Julian might have upset the really nice elderly docent in the gift shop. And it just might have been my fault. These things happen, we are teaching much more than art skills here this week, camp is life, and life is camp.

 

It’s day four at the greatest camp that nobody knows about and I’m sad that soon it will all be over. This camp is my summer jam. Cross-pollination was the description my wife and I came up with 6 years ago. A combination of writing and art all within the backdrop of the Sonoma Valley Museum. The curriculum is designed around the current exhibit and this year my therapist suggested that it be my final year.

 

“Really Walt, do you want to continue creating this kind of tension in your life?” she inquired at our last session.

 

“Hell yes,” I replied, “Do you know nothing about me?” Kaiser therapy, it is what it is.

 

But I love this camp, and I will continue cause this oddly makes my wife and I stronger. We design the curriculum, we create the projects, we spend the week working with students and then we go home and are proud of our successes. I believe in the man code http://valleytalking.blogs.sonomanews.com/2017/06/19/hail-man-code/ and part of the code is getting over shit that makes most people quit. Learn and grow from your differences because grit is it.

 

This year is Albert Paley, an artist I knew nothing about 6 months ago and now feel like he’s my new BFF. That’s the beauty of these camps, to make a home run experience you gotta know your stuff, it’s fundamental teaching 101. So we learned and we brainstormed and we came up with three projects that give students an example of the art and the artist.

 

Day one we toured the plaza, then painted iconic images of an object that has been a threshold to students in their lives (pet, experience, activity). Day two students chose a word that represented a value in their life then made sculptures using environmental mediums (chopped fennel, sand, sawdust). Day three they displayed the letters in a metal arc attached to a base. Day four they created maquettes (little mini-Paley sculptures). Tomorrow we finish projects, have a showcase with parents and camp is done. Sad face emoji.

 

I also always provide a couple of alternatives as I know how long the projects take when I do them but sometimes the timing is different for the average 12 year-old. This year it’s bracelets out of FIMO clay and the two trusty Royal typewriters that have become like the SONOMAWOOD sign of the art camp. The bracelets are a huge hit; students are creating jewelry (like Paley did before he became a sculptor), and the stuff they write on the typewriter-very entertaining.

 

The maquettes led to the above incident with Julian as I might have been talking about Banksy going into museums and putting up his own art and I might have told the students to own the museum during the week of camp http://valleytalking.blogs.sonomanews.com/2016/10/10/own-it/ and maybe sometimes, I might promote a philosophy of stir-the-pot-whenever-possible-cause-life-is-short.

 

But, so what? It’s a good story and Julien will remember trying to sneak his Paley sculpture into the gift shop more than most of the boring stuff I’ve tried to teach him during the week. And the docents do need to lighten up, they’re just kids for gosh sake!

 

And while all this art is taking place the students are learning this in the library (in Kate’s words as I don’t want to get it wrong)

 

“Campers have been learning to write flash fiction, using an anthropomorphized fable, a cliffhanger, and a morality tale as examples. Various exercises on form, style, and narrative line are helping them to build solid stories.
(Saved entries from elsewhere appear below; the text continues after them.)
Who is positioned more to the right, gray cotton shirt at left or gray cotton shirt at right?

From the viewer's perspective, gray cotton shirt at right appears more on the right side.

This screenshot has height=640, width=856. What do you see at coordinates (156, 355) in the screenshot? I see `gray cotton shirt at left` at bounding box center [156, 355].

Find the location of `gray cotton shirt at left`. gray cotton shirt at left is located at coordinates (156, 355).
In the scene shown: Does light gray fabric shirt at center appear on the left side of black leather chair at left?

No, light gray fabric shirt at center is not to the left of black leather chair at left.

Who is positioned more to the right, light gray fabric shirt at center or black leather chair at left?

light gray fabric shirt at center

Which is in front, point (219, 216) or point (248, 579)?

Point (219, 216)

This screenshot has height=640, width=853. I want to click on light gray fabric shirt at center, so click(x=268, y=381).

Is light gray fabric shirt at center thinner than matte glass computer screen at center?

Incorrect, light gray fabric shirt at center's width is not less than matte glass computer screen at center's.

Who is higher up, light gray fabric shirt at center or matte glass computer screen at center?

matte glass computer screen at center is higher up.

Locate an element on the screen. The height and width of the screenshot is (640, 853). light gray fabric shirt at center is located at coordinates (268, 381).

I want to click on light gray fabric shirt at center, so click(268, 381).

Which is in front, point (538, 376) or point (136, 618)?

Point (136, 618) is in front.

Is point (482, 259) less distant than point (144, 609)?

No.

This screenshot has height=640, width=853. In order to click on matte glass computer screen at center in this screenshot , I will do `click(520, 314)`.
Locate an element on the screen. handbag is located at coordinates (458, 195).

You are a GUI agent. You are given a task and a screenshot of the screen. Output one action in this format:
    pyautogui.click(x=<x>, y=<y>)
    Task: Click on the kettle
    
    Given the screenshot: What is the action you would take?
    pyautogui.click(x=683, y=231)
“Beneath the setting sun is a man in a desert who has run out of water.” — Oliver

“Here is a man on one knee, shakily holding an open velvet box.” — Nina

“Here is a terrified child dangling from a ski lift. The sky is overcast and laden with ominous clouds.” — Sophie

The tension in these first lines aptly telegraph the scope of what follows, and campers have created some great work.”

Thresholds is the overarching theme of the week and while I have no idea what an “anthropomorphized fable” is, I have full confidence that Kate is teaching concepts, themes, and ideas which cross pollinate with iconic images and environmentalism and sculpture creation.

But they’re also learning public speaking and engagement skills and how to connect with others and all those soft skills that we don’t prioritize because it’s easier to stare at screens.

Students will present one of their art creations and read a passage they have written on Friday at 2:00 in the museum.

Everyone is invited, but please don’t try to sneak your own art into the gift shop.